Título: Estados descontam consignado e não repassam a bancos
Autor:
Fonte: Valor Econômico, 22/10/2007, Finanças, p. C6

Leo Pinheiro/Valor Joaquim Levy diz que está fazendo o possível para reduzir os atrasos no Rio Alguns estados criaram um novo risco para as carteiras de empréstimos consignados: simplesmente descontam os recursos da folha dos servidores e não repassam o dinheiro aos bancos. A irregularidade ocorreu em Alagoas, Piauí e Rio de Janeiro, começando nos últimos meses de 2006. Agora, os estados negociam o pagamento dos atrasados com os bancos.

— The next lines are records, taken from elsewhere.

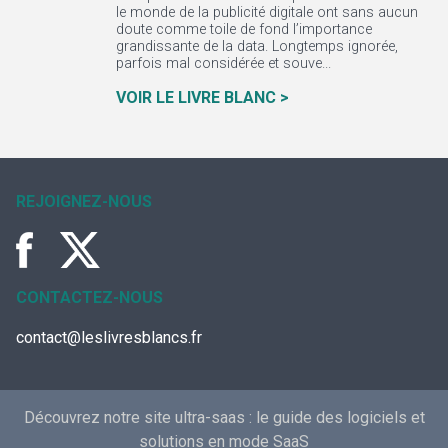
le monde de la publicité digitale ont sans aucun
doute comme toile de fond l’importance
grandissante de la data. Longtemps ignorée,
parfois mal considérée et souve...
VOIR LE LIVRE BLANC >
REJOIGNEZ-NOUS
CONTACTEZ-NOUS
contact@leslivresblancs.fr
Découvrez notre site ultra-saas :
le guide des logiciels et
solutions en mode SaaS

Alagoas está na pior situação: o último governo não repassou R$ 40 milhões em parcelas de consignado que venciam entre maio e novembro de 2006, e até agora não há uma proposta firme de renegociação. Os bancos privados suspenderam novas operações no estado, com exceção do banco Pine, que voltou a emprestar há alguns meses apesar de não ter recebido os atrasados. A dívida foi constituída durante o governo de Luís Abílio de Sousa Neto (PDT), que assumiu o estado em março de 2006, quando o então governador Ronaldo Lessa (ex-PSB, hoje no PDT) licenciou-se para sair candidato ao Senado. O atual governador, Teotônio Vilela Filho (PSDB), que foi candidato com o apoio do ex-governador, rompeu com o antecessor. O governo alagoano, com as finanças em crise, diz não ter recursos para propor agora um acordo com os bancos, mas quer negociar. As contas de 2006 ainda não foram aprovadas pelo Tribunal de Contas do estado.

O Piauí é o único caso em que o governador que fez a dívida e a renegociação é o mesmo: Wellington Dias (PT). O estado deve R$ 12 milhões aos bancos, referentes aos últimos meses de 2006. O estado está pagando a sexta parcela de um acordo de 12 meses. Como o governo não fala abertamente da dívida, o Ministério Público pediu uma auditoria extraordinária na folha de pagamento, que foi recebida pelo Tribunal de Contas na semana passada.

O maior volume envolvido está no Rio de Janeiro, que repassa mensalmente quase R$ 40 milhões em parcelas de créditos consignados. O estado vem mantendo um atraso crônico das parcelas desde o governo de Rosinha Garotinho (PMDB). Quando o governador Sérgio Cabral (PMDB) assumiu, o estado contava com um atraso um pouco menor que dois meses para se financiar. Embora não haja efetivamente perdas na carteira de consignado do Rio, créditos com atraso superior a 30 dias são classificados como sendo de risco C, no mínimo, que obriga a constituição de provisão de 3% do valor total, segundo regra do Banco Central. Atraso acima de 60 dias demanda provisão de 10%.

Segundo os bancos, o Rio reduziu o atraso para 45 dias. O secretário da Fazenda do Rio, Joaquim Levy, sem falar em prazo, afirma que o estado está fazendo o possível para reduzir o atraso. A assessoria da ex-governadora Rosinha Garotinho afirmou apenas que a dívida relativa à sua administração com os bancos já está paga.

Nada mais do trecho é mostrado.